Damn you staff.  Can't you see I was trying my hardest to not be broke?  Lol.


----------



## Kamzitty (Feb 14, 2018)

Happy Valentine's day everyone <33


----------



## skarmoury (Feb 14, 2018)

The lovely flowers are back! Happy Valentine's y'all. <3


----------



## DaCoSim (Feb 14, 2018)

Happy V-day guys!!!


----------



## Sloom Lagoon (Feb 14, 2018)

Happy Valentines everyone! Hope you all get to spend it with someone (or some animal!) you love!


----------



## Antonio (Feb 14, 2018)

Happy valentine day! Send me some flowers cause mamas lonely.


----------



## moonford (Feb 14, 2018)

Justin's sig is precious because it was made by mog. 

I wish I could afford a few to gift, but I'm broke lol.

- - - Post Merge - - -

oh yeah, HAPPY VALENTINES DAY EVERYONE!


----------



## Bcat (Feb 14, 2018)

happy v-day everyone!


----------



## AngelBunny (Feb 14, 2018)

my reaction before i read this: oh wow imma buy one and display it! : goes to shop :

my reaction now: oh darn


----------



## Antonio (Feb 14, 2018)

I've spent 245 tbt for these collectibles. What is wrong with me! This is a scam I tell ya,
 a scan!


----------



## toadsworthy (Feb 14, 2018)

Can I give the forums itself a rose for getting its **** together finally


----------



## Chicha (Feb 14, 2018)

Happy Valentine's Day, everyone! Hope you all get that discounted chocolate afterward!


----------



## ivorystar (Feb 14, 2018)

Happy Valentine's day! I bought the roses but it's not coming up....help?


----------



## Sweetley (Feb 14, 2018)

ivorystar said:


> Happy Valentine's day! I bought the roses but it's not coming up....help?
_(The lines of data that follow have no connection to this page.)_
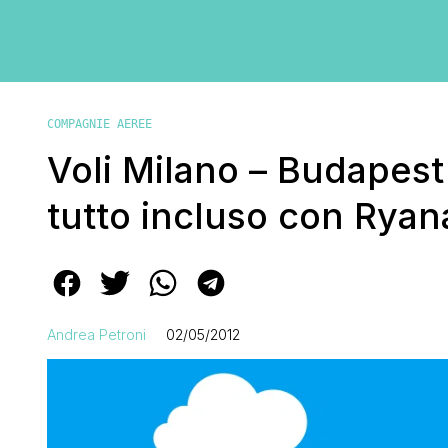
COMPAGNIE AEREE
Voli Milano – Budapest
tutto incluso con Ryan
Andrea Petroni
02/05/2012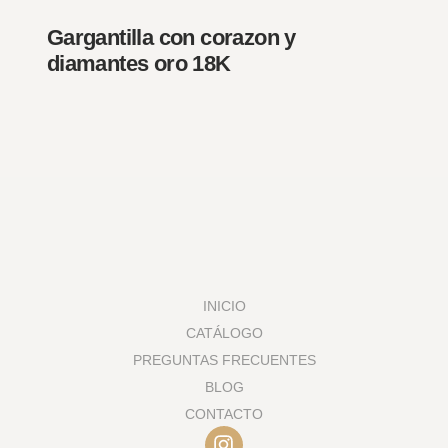
Gargantilla con corazon y
diamantes oro 18K
INICIO
CATÁLOGO
PREGUNTAS FRECUENTES
BLOG
CONTACTO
As far as I know: The roses only show up if you gift them to someone. You can only own a rose yourself 
when someone gift you a rose.


----------



## ivorystar (Feb 14, 2018)

Perry Berry said:


> As far as I know: The roses only show up if you gift them to someone. You can only own a rose yourself
> when someone gift you a rose.



Thank you!


----------



## allainah (Feb 14, 2018)

Ooo cute. Happy valentine?s day!
it?s also my tbt anniversary. 
which prob makes me look like a loser since i was most likely playing acnl all day gshshf


----------



## Mr. Cat (Feb 14, 2018)

Any other lonely people out there who aren't well liked or have any friends on TBT? I bought 2 roses and didn't realize you had to give them away. If anybody wants to exchage send me a message


----------



## Laureline (Feb 14, 2018)

So if you receive one it only displays till that date? Then what happens? Does it turn into a mitten? Kinda a shame since the rose is so pretty.
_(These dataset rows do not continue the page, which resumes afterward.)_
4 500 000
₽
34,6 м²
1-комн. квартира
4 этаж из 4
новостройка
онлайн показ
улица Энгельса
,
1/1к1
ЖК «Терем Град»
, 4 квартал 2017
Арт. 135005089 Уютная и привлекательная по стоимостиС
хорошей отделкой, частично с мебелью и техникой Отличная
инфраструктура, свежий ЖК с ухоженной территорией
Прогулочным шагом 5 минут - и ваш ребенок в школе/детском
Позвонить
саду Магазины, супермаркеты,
I still kinda want one even if they are temporary o:


----------



## Minto (Feb 14, 2018)

I bought a rose without knowing you need to gift it to someone, so if anyone wants to trade roses or something just send a pm or something


----------



## That Marshal Fangirl (Feb 14, 2018)

Lykaios said:


> So if you receive one it only displays till that date? Then what happens? Does it turn into a mitten? Kinda a shame since the rose is so pretty.
> 
> I still kinda want one even if they are temporary o:



They stay hidden in your inventory until next year.


----------



## PaperCat (Feb 14, 2018)

oh i have to send it. guess i'll choose some random person :/


----------



## arbra (Feb 14, 2018)

I need someone to trade a valentines rose with please.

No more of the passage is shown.